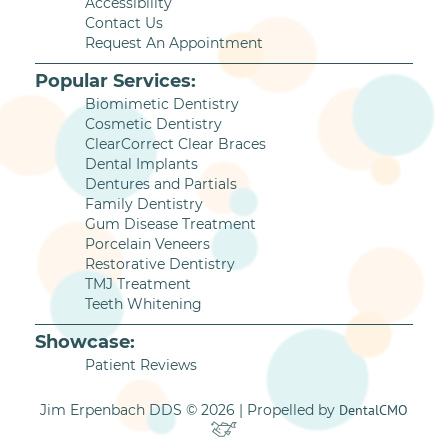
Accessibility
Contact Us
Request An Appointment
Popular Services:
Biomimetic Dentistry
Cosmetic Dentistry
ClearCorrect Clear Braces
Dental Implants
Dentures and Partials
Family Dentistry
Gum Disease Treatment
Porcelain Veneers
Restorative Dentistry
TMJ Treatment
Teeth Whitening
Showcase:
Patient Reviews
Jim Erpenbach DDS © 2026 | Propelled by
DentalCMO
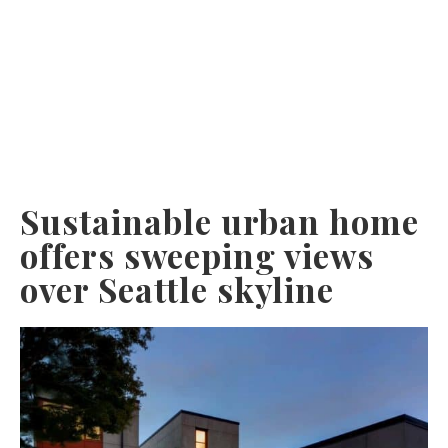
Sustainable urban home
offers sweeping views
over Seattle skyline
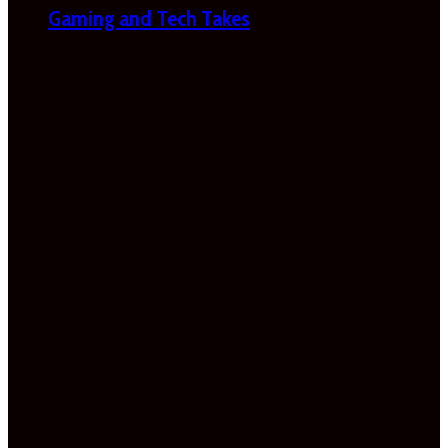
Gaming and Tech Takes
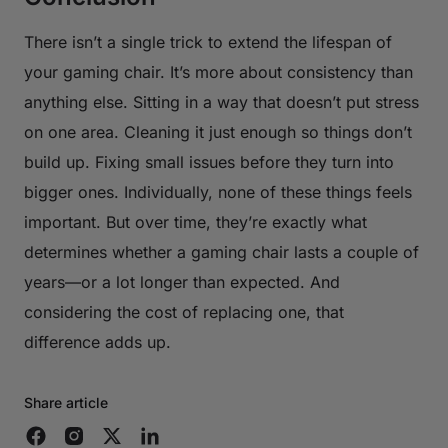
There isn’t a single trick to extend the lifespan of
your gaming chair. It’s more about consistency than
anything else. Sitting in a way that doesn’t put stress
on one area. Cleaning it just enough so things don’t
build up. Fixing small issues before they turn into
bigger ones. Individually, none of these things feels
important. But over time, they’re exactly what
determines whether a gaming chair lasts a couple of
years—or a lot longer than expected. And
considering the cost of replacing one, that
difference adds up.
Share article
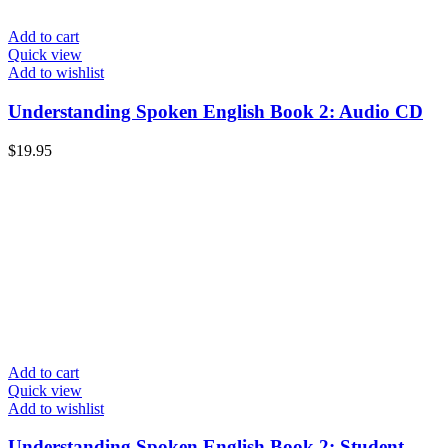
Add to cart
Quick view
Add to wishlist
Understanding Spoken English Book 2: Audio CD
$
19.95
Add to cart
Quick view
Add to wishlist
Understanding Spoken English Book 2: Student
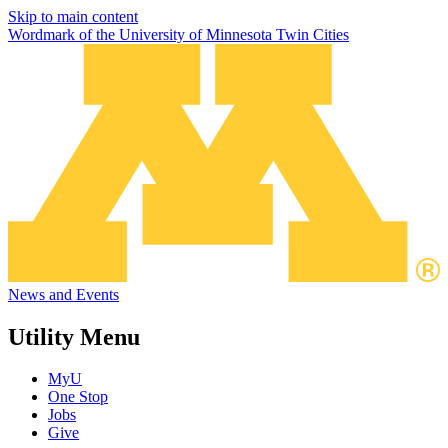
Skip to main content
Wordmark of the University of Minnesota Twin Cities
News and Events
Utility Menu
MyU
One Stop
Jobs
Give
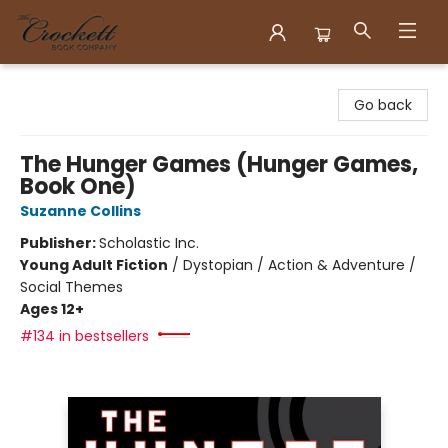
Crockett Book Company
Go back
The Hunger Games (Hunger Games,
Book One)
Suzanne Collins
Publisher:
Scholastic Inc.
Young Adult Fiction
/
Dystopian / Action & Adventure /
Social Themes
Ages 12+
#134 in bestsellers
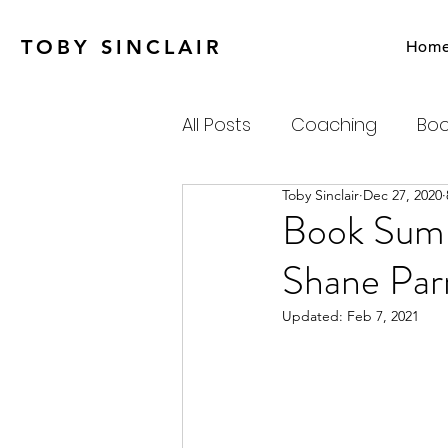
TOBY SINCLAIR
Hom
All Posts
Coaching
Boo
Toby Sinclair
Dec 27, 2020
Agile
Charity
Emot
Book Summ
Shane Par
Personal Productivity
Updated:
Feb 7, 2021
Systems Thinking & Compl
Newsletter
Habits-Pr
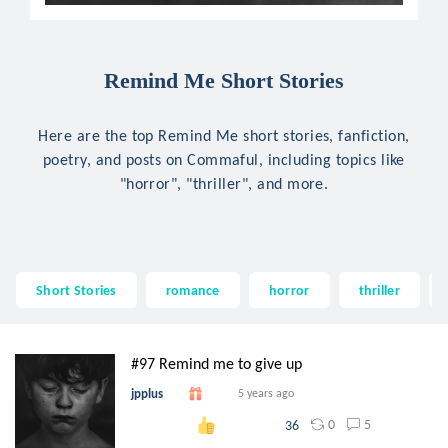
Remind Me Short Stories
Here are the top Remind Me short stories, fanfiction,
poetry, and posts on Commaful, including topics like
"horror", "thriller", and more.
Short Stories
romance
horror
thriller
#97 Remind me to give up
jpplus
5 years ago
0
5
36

# # # # #

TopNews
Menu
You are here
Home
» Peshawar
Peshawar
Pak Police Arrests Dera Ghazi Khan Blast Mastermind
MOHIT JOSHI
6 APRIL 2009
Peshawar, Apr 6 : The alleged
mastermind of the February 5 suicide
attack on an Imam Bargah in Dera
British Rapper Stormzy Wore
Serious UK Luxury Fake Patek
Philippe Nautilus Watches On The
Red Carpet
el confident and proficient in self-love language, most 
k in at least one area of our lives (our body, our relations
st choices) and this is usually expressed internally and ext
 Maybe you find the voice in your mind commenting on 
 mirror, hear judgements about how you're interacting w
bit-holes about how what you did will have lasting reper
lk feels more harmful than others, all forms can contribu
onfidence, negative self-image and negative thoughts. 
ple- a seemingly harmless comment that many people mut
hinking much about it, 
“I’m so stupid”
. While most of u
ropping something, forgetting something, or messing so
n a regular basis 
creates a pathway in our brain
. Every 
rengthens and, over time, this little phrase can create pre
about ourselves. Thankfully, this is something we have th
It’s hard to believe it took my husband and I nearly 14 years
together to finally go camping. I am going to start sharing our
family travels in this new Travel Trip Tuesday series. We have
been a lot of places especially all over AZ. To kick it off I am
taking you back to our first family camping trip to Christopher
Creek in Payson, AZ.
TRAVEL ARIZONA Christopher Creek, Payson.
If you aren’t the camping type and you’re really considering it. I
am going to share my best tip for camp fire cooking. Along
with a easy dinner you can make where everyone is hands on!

# # # # #

Precisely the lines between those holding "Accessibility" and "TMJ Treatment", inclusive, are to be reproduced from the listing above, with nothing added.

▶ EXERCISE RESPONSE
Accessibility
Contact Us
Request An Appointment
Popular Services:
Biomimetic Dentistry
Cosmetic Dentistry
ClearCorrect Clear Braces
Dental Implants
Dentures and Partials
Family Dentistry
Gum Disease Treatment
Porcelain Veneers
Restorative Dentistry
TMJ Treatment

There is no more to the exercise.